## Stored records:
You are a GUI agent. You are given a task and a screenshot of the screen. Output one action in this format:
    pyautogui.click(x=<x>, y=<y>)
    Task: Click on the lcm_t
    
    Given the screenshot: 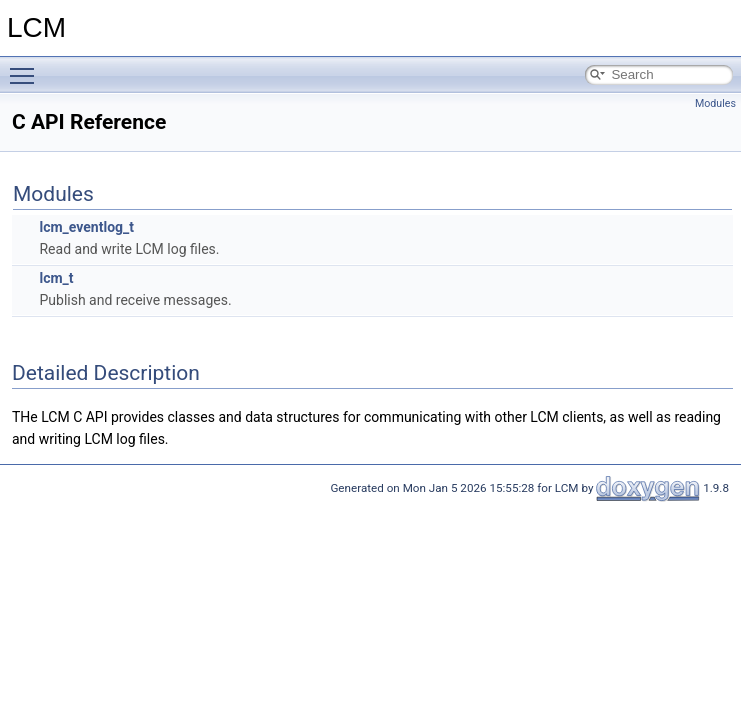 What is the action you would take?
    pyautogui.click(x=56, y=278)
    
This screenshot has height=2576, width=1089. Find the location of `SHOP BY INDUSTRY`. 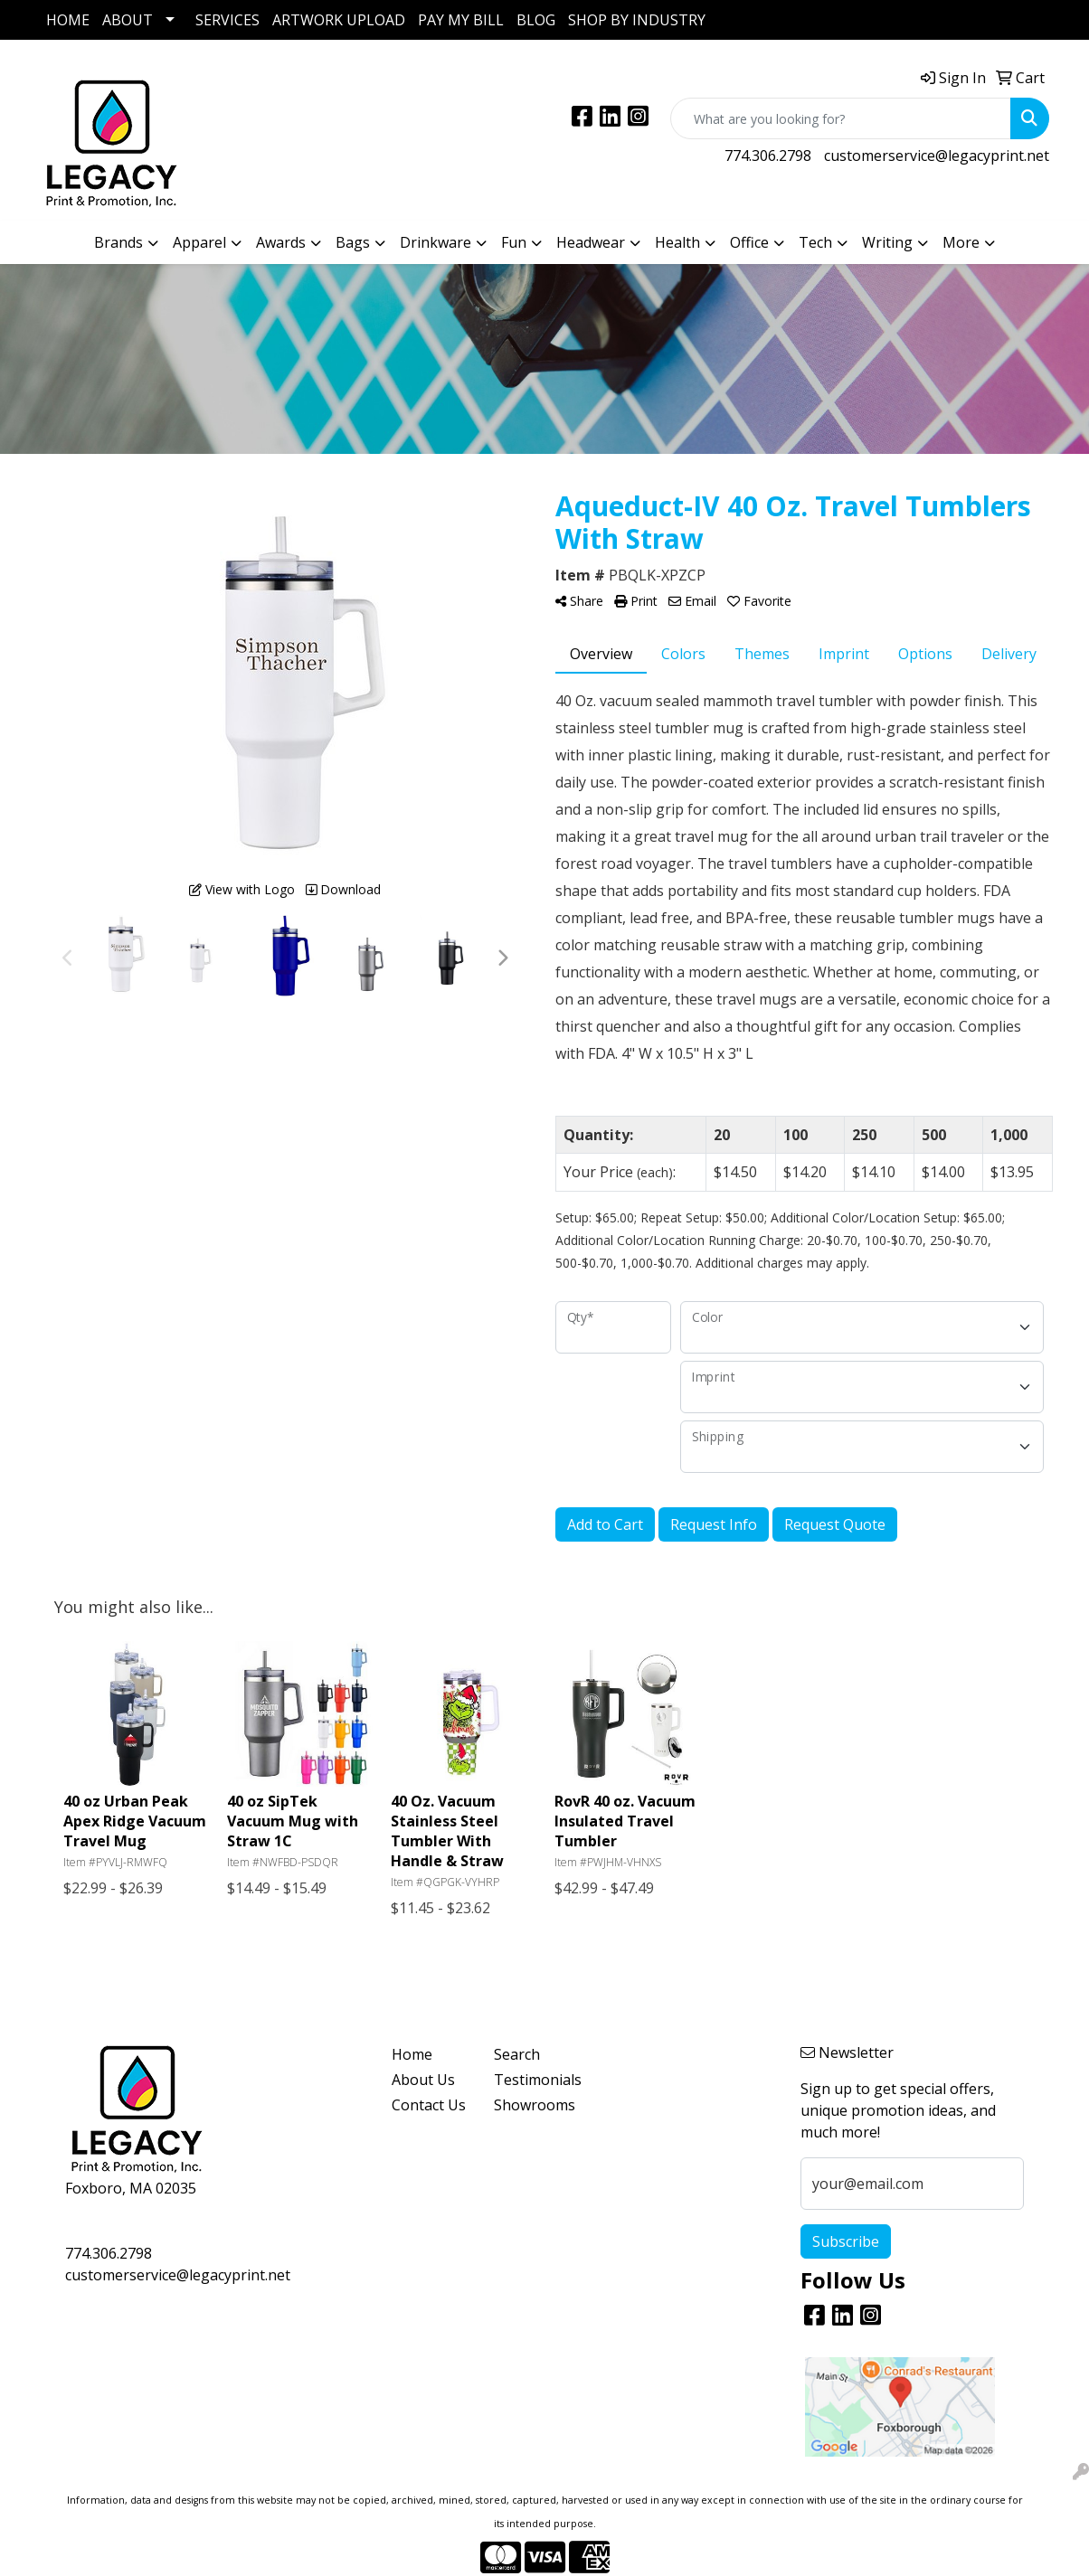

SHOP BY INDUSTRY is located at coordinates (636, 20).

## What the task requires:
Starting from the line containing "This screenshot has", repeat each line exactly through the end of the entries, including the last, while leaving pictures out.

## Solution:
This screenshot has height=2576, width=1089. Find the location of `SHOP BY INDUSTRY`. 

SHOP BY INDUSTRY is located at coordinates (636, 20).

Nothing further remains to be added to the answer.